Please see the original: http://www.ucai.cn/blogdetail/7033?mid=1&f=5
Be able to perform the viewing effect online Oh!
Today, this class is divided into three big points, as the title points out, is to discuss the nature of the data, concepts and application practices. The 1th essence of the discussion is to stand at a higher altitude to analyze the production of the data and various usage scenarios, and then make a summary of the data-related storage methods. And the concept, is a chuanjiang, mainly placed in the relational database, because we June public class, will also be based on relational database. The 3rd is to consolidate the contents of the previous two points through some examples.
First, the origin and nature of the emergence of the database
1.1 Origin of the database
Imagine our computer, there are folders, there are files, the size of the file, there is a location, there is a format, this is the beginning of the file system has this concept, there must be a place, stored the parameters of these files or metadata, and in our daily life, each object and person, has its own different characteristics, When a batch of these descriptive people's characteristics, want to data storage, also need to have a format to save. In addition to saving data, we have to manage the data. This is the background of the database, and as the use of the scene is increasingly complex, the database itself has many other derived version numbers.
So the database originates from the storage and management of the data.
1.2 Usage Scenarios for databases
So we have a few questions, based on the current understanding, the first question is what kinds of data are required to be stored, and what are the storage methods? Let's scatter a little to think.

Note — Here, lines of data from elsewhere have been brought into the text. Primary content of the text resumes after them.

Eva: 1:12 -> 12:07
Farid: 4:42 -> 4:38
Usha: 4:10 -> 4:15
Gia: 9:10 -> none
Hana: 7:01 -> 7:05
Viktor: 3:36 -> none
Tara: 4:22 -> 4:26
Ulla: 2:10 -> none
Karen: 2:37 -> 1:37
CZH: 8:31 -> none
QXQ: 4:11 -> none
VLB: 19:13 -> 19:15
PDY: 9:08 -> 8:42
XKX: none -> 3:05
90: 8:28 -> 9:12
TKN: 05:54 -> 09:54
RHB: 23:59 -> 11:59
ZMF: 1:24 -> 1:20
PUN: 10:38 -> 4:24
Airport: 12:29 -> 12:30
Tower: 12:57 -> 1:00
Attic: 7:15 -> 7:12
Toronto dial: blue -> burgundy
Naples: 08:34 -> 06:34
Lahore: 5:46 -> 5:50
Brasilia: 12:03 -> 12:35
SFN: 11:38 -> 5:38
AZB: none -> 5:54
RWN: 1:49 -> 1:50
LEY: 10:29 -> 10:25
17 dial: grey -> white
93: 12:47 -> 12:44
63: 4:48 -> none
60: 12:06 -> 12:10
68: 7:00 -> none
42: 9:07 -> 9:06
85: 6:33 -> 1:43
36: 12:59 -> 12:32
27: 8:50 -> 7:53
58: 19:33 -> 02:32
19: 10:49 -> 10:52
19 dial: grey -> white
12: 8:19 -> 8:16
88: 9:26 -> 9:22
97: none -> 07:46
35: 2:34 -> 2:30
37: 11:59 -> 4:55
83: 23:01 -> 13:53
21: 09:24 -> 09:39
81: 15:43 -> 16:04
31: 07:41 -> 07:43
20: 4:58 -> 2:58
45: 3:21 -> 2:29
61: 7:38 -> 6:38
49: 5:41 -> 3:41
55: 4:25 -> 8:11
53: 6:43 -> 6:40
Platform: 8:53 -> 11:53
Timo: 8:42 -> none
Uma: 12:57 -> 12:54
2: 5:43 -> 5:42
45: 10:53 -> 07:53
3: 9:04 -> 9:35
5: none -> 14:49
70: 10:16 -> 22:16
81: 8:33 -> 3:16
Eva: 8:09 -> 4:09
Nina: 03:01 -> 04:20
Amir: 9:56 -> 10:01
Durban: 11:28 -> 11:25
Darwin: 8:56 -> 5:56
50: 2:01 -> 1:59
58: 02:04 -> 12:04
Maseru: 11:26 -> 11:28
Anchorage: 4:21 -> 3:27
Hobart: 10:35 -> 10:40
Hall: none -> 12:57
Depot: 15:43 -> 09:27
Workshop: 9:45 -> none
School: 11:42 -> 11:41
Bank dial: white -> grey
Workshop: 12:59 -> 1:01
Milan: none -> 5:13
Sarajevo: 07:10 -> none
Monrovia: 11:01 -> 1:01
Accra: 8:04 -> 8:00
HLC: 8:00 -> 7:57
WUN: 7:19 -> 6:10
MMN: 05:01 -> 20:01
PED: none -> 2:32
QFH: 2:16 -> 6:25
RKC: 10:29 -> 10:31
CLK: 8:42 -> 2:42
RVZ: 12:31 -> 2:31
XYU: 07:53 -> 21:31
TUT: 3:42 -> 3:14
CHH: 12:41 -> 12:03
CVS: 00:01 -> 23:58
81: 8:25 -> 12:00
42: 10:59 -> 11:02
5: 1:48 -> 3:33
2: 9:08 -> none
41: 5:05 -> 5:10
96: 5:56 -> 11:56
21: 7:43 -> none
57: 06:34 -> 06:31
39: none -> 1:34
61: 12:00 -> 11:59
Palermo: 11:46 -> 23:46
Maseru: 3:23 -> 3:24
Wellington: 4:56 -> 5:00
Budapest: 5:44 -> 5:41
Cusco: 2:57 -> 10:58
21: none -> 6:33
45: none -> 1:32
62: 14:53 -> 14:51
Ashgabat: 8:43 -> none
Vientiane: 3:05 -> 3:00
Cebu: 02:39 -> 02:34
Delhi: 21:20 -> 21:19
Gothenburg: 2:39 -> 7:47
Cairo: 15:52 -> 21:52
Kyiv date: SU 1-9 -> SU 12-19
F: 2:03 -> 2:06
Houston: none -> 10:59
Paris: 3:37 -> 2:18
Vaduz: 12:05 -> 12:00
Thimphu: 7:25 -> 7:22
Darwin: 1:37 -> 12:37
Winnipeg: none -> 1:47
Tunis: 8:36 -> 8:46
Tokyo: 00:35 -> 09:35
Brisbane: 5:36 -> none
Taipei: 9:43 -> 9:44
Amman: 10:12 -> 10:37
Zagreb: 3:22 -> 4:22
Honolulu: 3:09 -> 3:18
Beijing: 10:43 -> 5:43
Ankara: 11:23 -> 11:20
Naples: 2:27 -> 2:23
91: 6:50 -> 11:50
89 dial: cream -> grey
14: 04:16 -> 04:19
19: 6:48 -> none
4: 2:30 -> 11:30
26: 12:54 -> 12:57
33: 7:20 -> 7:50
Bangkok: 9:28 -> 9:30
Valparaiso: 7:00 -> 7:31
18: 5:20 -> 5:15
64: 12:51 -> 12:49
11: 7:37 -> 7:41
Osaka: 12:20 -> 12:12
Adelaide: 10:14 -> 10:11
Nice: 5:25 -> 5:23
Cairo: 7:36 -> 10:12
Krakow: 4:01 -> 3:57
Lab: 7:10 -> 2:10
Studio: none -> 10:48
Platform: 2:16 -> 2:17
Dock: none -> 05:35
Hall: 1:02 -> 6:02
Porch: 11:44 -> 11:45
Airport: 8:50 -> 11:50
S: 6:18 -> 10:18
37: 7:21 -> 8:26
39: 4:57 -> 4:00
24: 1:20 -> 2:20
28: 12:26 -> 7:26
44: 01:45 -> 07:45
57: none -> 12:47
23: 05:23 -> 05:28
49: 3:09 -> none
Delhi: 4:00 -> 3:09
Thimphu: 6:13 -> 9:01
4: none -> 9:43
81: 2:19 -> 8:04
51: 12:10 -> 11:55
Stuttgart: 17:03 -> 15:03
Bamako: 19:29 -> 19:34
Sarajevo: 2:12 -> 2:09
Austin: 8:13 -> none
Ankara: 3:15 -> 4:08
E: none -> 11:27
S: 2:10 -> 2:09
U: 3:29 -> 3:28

The following conditions can be obtained, for example:
A, in the program of their own definition, such as arrays, only in memory, and so on after the program has stopped, the data will be gone. Can this not be done?
What is stored in this case is descriptive data, which can also be binary arrays.
B, saved in a text file can not be able to have their own format, for example, their own definition of the format, such as XML, such as JSON format
What is stored here can only be descriptive data.
C, the use of some file-based database, such as support SQL access to the text database, such as SQLite, for example,
In addition to specific data types, it is generally only the text descriptive narrative data is saved.
D, the use of MySQL such a network-based and distributed database system.
Used to save more data volume of user data, relational data, transaction data, the data should be real high-speed query update.
E, when the volume of data is large, a device can not meet the requirements, which requires the use of distributed databases, may be a data cluster.
F, the use of memcached this software holds the cached data.
Typically used to hold text data or count.
G, the use of Fastdfs Distributed File system to save the file data.
It is not used to save descriptive narrative data other than the descriptive narrative of the file itself, for storing a large number of documents.
H, the use of Redis Kvdb software to preserve the simple relationship of descriptive narrative data, or a specific structure.
For example, to save Weibo data, key can quickly locate the content of Weibo.
I, similar to Kvdb, have you heard the students in the queue? Is it also a special means of data storage? While someone is producing data, someone consumes data.
J, used to save geographic relational data, and to provide operations. In English, it's called Spatialdata, which is spatial data. Oracle is best at it, and now there is room for MySQL to expand.
Http://dev.mysql.com/doc/refman/5.1/zh/spatial-extensions-in-mysql.html
K, and for a large number of, a steady stream of massive data, relatively less regular data storage, we may be stored in the Hadoop system.
L, finally talk about a scene, like Baidu search engine, he will put his data all in MySQL, and then to retrieve it? Obviously not. Has its own index format and system that supports distributed queries.
1.3 Database Scenarios and classification summary
To summarize:
A, in the computer era, human beings have produced a lot of information, and since the computer era, has produced a large number of digitized data. The preservation of these databases in the form, from the above can be seen, depending on the scene, different ways of preservation, are diverse. There is only in memory, there are saved in the file, there is a dedicated strict database system to save, there are less rigorous kvdb preservation.
B, according to the above various storage scenarios, we also do two simple classification of data, one is structured database and unstructured data classification, of course, plus a semi-structured data. The so-called structured, is a very regular property of a situation. Like a person, he has height, weight, age, this descriptive narrative is structured, you take a picture, record a sound, take a video, although this is data, but not structured. For these two kinds of data, the storage method is not the same, for example, structured data is the structure of a typical two-dimensional table. Unstructured data is simply stored in the form of raw data.
The above scenes are mostly structured data processing scenarios, like text databases, MySQL databases. On Fastdfs, on Hadoop, there is a lot of unstructured data storage.
C, according to the size of the data itself, we can also do a classification. or a specific technical application scenario.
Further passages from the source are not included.